### What to produce
Output all entries exactly; images excluded.

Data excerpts
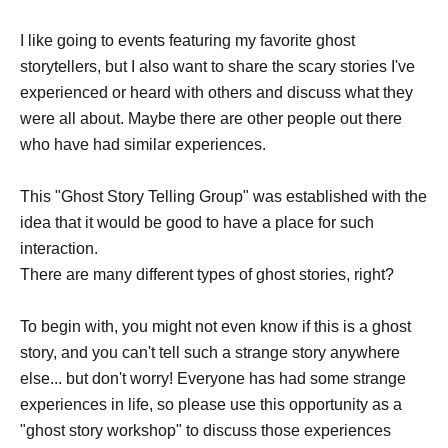
I like going to events featuring my favorite ghost
storytellers, but I also want to share the scary stories I've
experienced or heard with others and discuss what they
were all about. Maybe there are other people out there
who have had similar experiences.
This "Ghost Story Telling Group" was established with the
idea that it would be good to have a place for such
interaction.
There are many different types of ghost stories, right?
To begin with, you might not even know if this is a ghost
story, and you can't tell such a strange story anywhere
else... but don't worry! Everyone has had some strange
experiences in life, so please use this opportunity as a
"ghost story workshop" to discuss those experiences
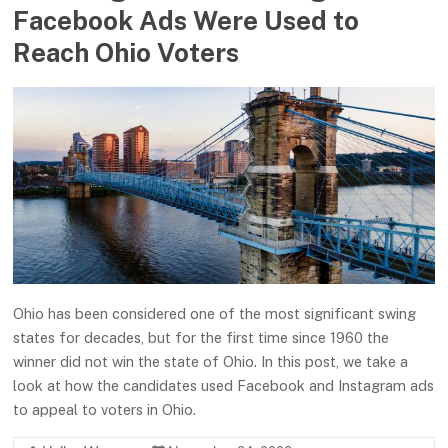
Facebook Ads Were Used to
Reach Ohio Voters
Ohio has been considered one of the most significant swing
states for decades, but for the first time since 1960 the
winner did not win the state of Ohio. In this post, we take a
look at how the candidates used Facebook and Instagram ads
to appeal to voters in Ohio.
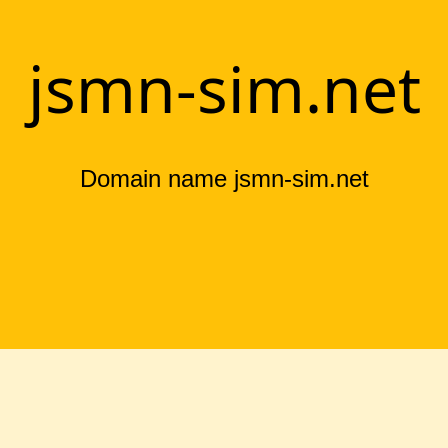
jsmn-sim.net
Domain name jsmn-sim.net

### Solution to this task
I like going to events featuring my favorite ghost
storytellers, but I also want to share the scary stories I've
experienced or heard with others and discuss what they
were all about. Maybe there are other people out there
who have had similar experiences.
This "Ghost Story Telling Group" was established with the
idea that it would be good to have a place for such
interaction.
There are many different types of ghost stories, right?
To begin with, you might not even know if this is a ghost
story, and you can't tell such a strange story anywhere
else... but don't worry! Everyone has had some strange
experiences in life, so please use this opportunity as a
"ghost story workshop" to discuss those experiences
Facebook Ads Were Used to
Reach Ohio Voters
Ohio has been considered one of the most significant swing
states for decades, but for the first time since 1960 the
winner did not win the state of Ohio. In this post, we take a
look at how the candidates used Facebook and Instagram ads
to appeal to voters in Ohio.
jsmn-sim.net
Domain name jsmn-sim.net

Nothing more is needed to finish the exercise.